OPINION: On Friday afternoon, I walked through the middle of Queenstown and I started to cry.
I cried because as I was walking along the streets of our beautiful, culturally-diverse town, a couple of hours up the road from my home, 50 of our people were mercilessly gunned down as they prayed.
As I walked, I could see the news was starting to trickle through – faces all around me showing the same shocked disbelief I was feeling, as they stared intently at their phone screens.
And if I, a white, agnostic woman was feeling scared and horrified, I can’t even begin to comprehend what others were going through.
I’m also a Cantabrian. After seeing the devastation and awful aftermath of the earthquakes, this felt like another blow to a city that’s already suffered more than its fair share.
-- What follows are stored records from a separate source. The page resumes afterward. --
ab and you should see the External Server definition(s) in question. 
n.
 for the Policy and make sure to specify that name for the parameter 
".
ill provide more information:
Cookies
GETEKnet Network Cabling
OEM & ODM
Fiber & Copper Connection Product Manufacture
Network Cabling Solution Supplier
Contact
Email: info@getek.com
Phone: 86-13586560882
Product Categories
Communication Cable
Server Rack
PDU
But this wasn’t an unavoidable natural disaster. This was someone who made a deliberate, conscious decision to inflict misery and hatred on Muslims.
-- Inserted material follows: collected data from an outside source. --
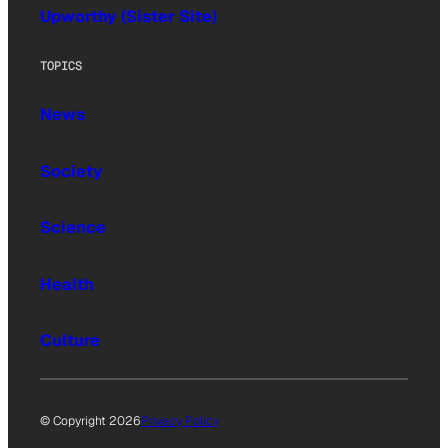
Upworthy (Sister Site)
TOPICS
News
Society
Science
Health
Culture
© Copyright 2026
Privacy Policy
It felt like I’d been sucker-punched. This doesn’t happen here. This isn’t us.
But, reflecting on it now, I think maybe I just didn’t want to believe this could be us.
It’s not like we haven’t seen it before, albeit in far less horrific circumstances.
It’s in the racist comments from drunk idiots that spark bar fights here in Queenstown.
It’s in the skinheads I saw as a kid, in their camo gear and boots, striding around Christchurch like they owned it.
It’s in the Facebook posts from self-proclaimed nationalists I tutted and shook my head at, back home in Timaru.
It’s in the gun lobby – I didn’t even know we HAD a gun lobby – that is pushing back against moves to tighten our gun laws in the wake of a mass shooting.
And it’s in all of us, myself included, who have failed to call out casual racism from friends, family, or colleagues.
Maybe this is us, at least a little bit. But it doesn’t have to be.
We have to own this, and we have to do better – for people like the preschooler whose future was stolen, for the man who was killed trying to shield another person from bullets, and for everyone who still believes they can come to our little country at the bottom of the world and make a better life.